Watpacs $146m Defence deal

CONTRACTS: Builder Watpac


has secured a $146 million contract to upgrade army bases for the Defence Department. The firm will embark on building and infrastructure upgrades at 16 bases in Queensland, NSW, the ACT and Victoria. Watpac chief executive Martin Monro said the program of works would be extensive and include facility upgrades, civil works and enhancements to security and visitor management. Work would start this month and was expected to be finished by the end of next year, he said.
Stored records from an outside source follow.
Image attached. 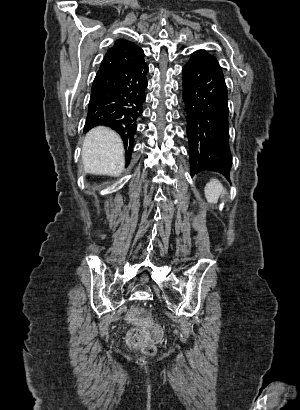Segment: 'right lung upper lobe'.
Returning <instances> with one entry per match:
<instances>
[{
	"instance_id": "obj_1",
	"label": "right lung upper lobe",
	"mask_w": 300,
	"mask_h": 410,
	"mask_svg": "<svg viewBox=\"0 0 300 410\" xmlns=\"http://www.w3.org/2000/svg\"><path fill=\"white\" fill-rule=\"evenodd\" d=\"M143 59L144 53L141 48L131 41L119 39L116 40L113 47L107 51L98 72L106 71L125 63L136 62Z\"/></svg>"
}]
</instances>
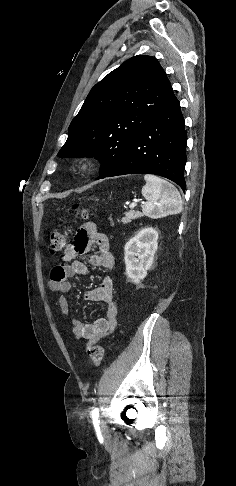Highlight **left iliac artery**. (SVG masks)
I'll return each instance as SVG.
<instances>
[{
  "label": "left iliac artery",
  "instance_id": "44dca946",
  "mask_svg": "<svg viewBox=\"0 0 236 486\" xmlns=\"http://www.w3.org/2000/svg\"><path fill=\"white\" fill-rule=\"evenodd\" d=\"M98 417H99V411H98L97 408H95L92 412V419H93V424H94L96 431L100 430Z\"/></svg>",
  "mask_w": 236,
  "mask_h": 486
}]
</instances>
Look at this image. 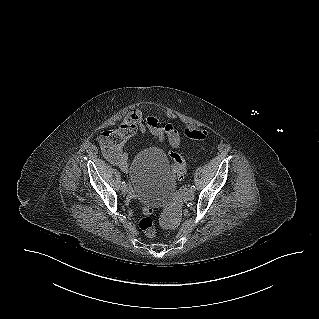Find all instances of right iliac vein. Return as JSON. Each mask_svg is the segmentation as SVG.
I'll list each match as a JSON object with an SVG mask.
<instances>
[{
    "label": "right iliac vein",
    "mask_w": 319,
    "mask_h": 319,
    "mask_svg": "<svg viewBox=\"0 0 319 319\" xmlns=\"http://www.w3.org/2000/svg\"><path fill=\"white\" fill-rule=\"evenodd\" d=\"M122 192L127 194L129 192V186L127 184L122 185Z\"/></svg>",
    "instance_id": "obj_1"
}]
</instances>
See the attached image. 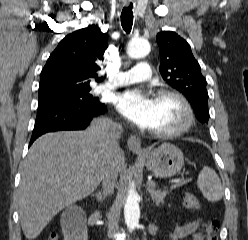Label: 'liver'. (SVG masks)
I'll return each instance as SVG.
<instances>
[{
	"instance_id": "1",
	"label": "liver",
	"mask_w": 248,
	"mask_h": 240,
	"mask_svg": "<svg viewBox=\"0 0 248 240\" xmlns=\"http://www.w3.org/2000/svg\"><path fill=\"white\" fill-rule=\"evenodd\" d=\"M107 118L94 119L84 131L47 133L31 146L22 164L18 189L21 226L35 239L65 207L90 195L104 174ZM117 170L124 154L113 152Z\"/></svg>"
}]
</instances>
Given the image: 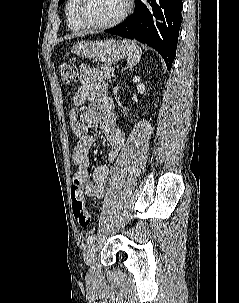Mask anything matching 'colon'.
<instances>
[{"label": "colon", "mask_w": 239, "mask_h": 303, "mask_svg": "<svg viewBox=\"0 0 239 303\" xmlns=\"http://www.w3.org/2000/svg\"><path fill=\"white\" fill-rule=\"evenodd\" d=\"M61 80L64 85H71L78 79V72L75 66L68 61H63L59 65ZM72 209L75 219L80 226L89 227L92 224L91 215L85 208L82 191L77 187H72L71 190Z\"/></svg>", "instance_id": "obj_1"}]
</instances>
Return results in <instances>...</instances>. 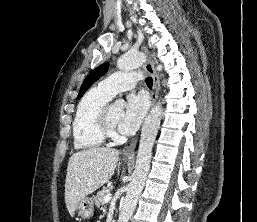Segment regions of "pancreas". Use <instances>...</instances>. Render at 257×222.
<instances>
[{
	"label": "pancreas",
	"instance_id": "1",
	"mask_svg": "<svg viewBox=\"0 0 257 222\" xmlns=\"http://www.w3.org/2000/svg\"><path fill=\"white\" fill-rule=\"evenodd\" d=\"M110 193V188L104 187L102 190H100L97 195L95 196V204L97 207L104 205V197Z\"/></svg>",
	"mask_w": 257,
	"mask_h": 222
}]
</instances>
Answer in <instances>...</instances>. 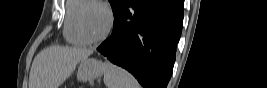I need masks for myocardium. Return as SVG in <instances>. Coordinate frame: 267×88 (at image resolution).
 I'll list each match as a JSON object with an SVG mask.
<instances>
[{
  "label": "myocardium",
  "instance_id": "myocardium-1",
  "mask_svg": "<svg viewBox=\"0 0 267 88\" xmlns=\"http://www.w3.org/2000/svg\"><path fill=\"white\" fill-rule=\"evenodd\" d=\"M91 5L98 6V7L102 8L105 11L106 15H107V26H106V29L100 36H98L96 38L90 37L87 34V32H86V30H85V28L83 26V14H84V11L88 6H91ZM113 23H114V16H113L112 10L110 9V7L106 3L102 2V1L91 0L88 4H86L80 10V12L78 13V16H77L78 31H79L81 37L87 43H98V42H101L104 39H106L107 36L110 34L112 28H113Z\"/></svg>",
  "mask_w": 267,
  "mask_h": 88
}]
</instances>
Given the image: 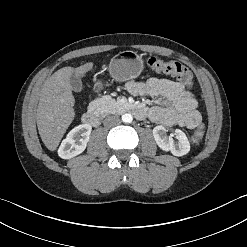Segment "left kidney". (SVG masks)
<instances>
[{"label":"left kidney","mask_w":247,"mask_h":247,"mask_svg":"<svg viewBox=\"0 0 247 247\" xmlns=\"http://www.w3.org/2000/svg\"><path fill=\"white\" fill-rule=\"evenodd\" d=\"M153 136L156 144L163 151H170L175 156H182L190 151V143L187 136L180 129H176L171 135L166 134L163 126H156L153 129ZM175 136L176 141L173 139Z\"/></svg>","instance_id":"left-kidney-1"}]
</instances>
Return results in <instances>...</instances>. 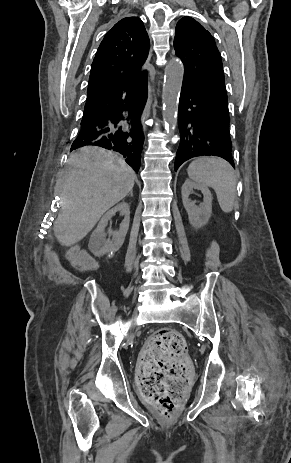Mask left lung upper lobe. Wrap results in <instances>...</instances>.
I'll use <instances>...</instances> for the list:
<instances>
[{
  "label": "left lung upper lobe",
  "instance_id": "1",
  "mask_svg": "<svg viewBox=\"0 0 291 463\" xmlns=\"http://www.w3.org/2000/svg\"><path fill=\"white\" fill-rule=\"evenodd\" d=\"M174 48L184 65L182 86L199 91L228 111L221 55L211 34L191 17L176 25Z\"/></svg>",
  "mask_w": 291,
  "mask_h": 463
}]
</instances>
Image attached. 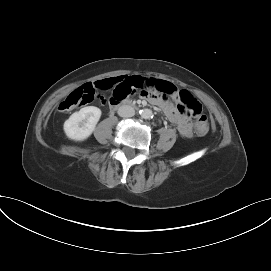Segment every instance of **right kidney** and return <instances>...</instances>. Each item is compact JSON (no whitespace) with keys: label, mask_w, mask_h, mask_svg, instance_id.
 I'll return each mask as SVG.
<instances>
[{"label":"right kidney","mask_w":271,"mask_h":271,"mask_svg":"<svg viewBox=\"0 0 271 271\" xmlns=\"http://www.w3.org/2000/svg\"><path fill=\"white\" fill-rule=\"evenodd\" d=\"M101 110L95 106H87L73 113L64 122L66 136L75 141L87 139L94 131L99 119Z\"/></svg>","instance_id":"right-kidney-1"}]
</instances>
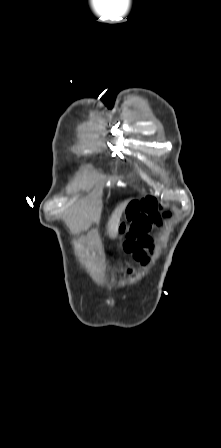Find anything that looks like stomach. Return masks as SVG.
Masks as SVG:
<instances>
[{
	"label": "stomach",
	"mask_w": 221,
	"mask_h": 448,
	"mask_svg": "<svg viewBox=\"0 0 221 448\" xmlns=\"http://www.w3.org/2000/svg\"><path fill=\"white\" fill-rule=\"evenodd\" d=\"M132 204H133V202H131V203H130V204L128 205V208H129V207H131V206H132Z\"/></svg>",
	"instance_id": "0dacf381"
}]
</instances>
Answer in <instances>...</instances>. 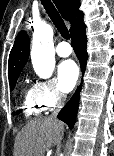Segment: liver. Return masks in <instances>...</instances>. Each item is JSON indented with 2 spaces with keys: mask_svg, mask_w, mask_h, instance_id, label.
I'll return each mask as SVG.
<instances>
[{
  "mask_svg": "<svg viewBox=\"0 0 114 156\" xmlns=\"http://www.w3.org/2000/svg\"><path fill=\"white\" fill-rule=\"evenodd\" d=\"M63 130L64 123L50 117L30 120L16 136L13 156H44L60 143Z\"/></svg>",
  "mask_w": 114,
  "mask_h": 156,
  "instance_id": "obj_1",
  "label": "liver"
}]
</instances>
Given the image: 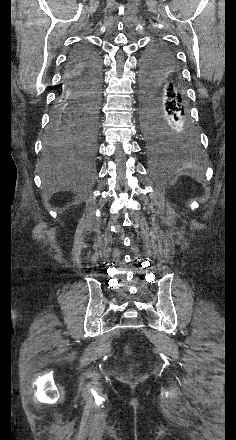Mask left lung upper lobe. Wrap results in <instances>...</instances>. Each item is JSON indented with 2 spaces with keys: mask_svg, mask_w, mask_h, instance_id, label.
Wrapping results in <instances>:
<instances>
[{
  "mask_svg": "<svg viewBox=\"0 0 236 440\" xmlns=\"http://www.w3.org/2000/svg\"><path fill=\"white\" fill-rule=\"evenodd\" d=\"M166 52H172L169 47L162 42H158L153 44L147 52L144 54L142 58V63H152L155 61L161 54Z\"/></svg>",
  "mask_w": 236,
  "mask_h": 440,
  "instance_id": "1",
  "label": "left lung upper lobe"
}]
</instances>
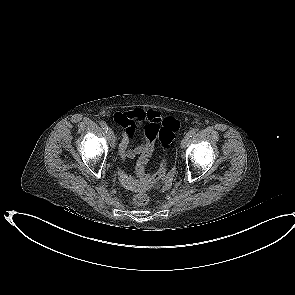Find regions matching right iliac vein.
I'll list each match as a JSON object with an SVG mask.
<instances>
[{
	"mask_svg": "<svg viewBox=\"0 0 295 295\" xmlns=\"http://www.w3.org/2000/svg\"><path fill=\"white\" fill-rule=\"evenodd\" d=\"M107 134L110 138H112V140H114L115 136H114V132L112 131V129L108 128Z\"/></svg>",
	"mask_w": 295,
	"mask_h": 295,
	"instance_id": "1",
	"label": "right iliac vein"
}]
</instances>
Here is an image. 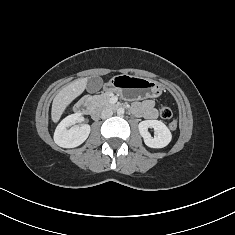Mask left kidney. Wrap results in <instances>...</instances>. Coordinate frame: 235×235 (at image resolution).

Watpac will deploy specialist

teams totalling about 400 workers to deliver the construction program, with the upgrades to be delivered across as many as eight bases at any one time, he said. Already, Watpac is delivering more than 3000 new accommodation units across 14 Australian Defence Force bases through the Plenary Living consortium. Some of Watpacs major projects include the $600m One Central Park, Park Lane and The Mark development in Sydney and the $206m commercial tower development at 180 Ann Street in the Brisbane CBD.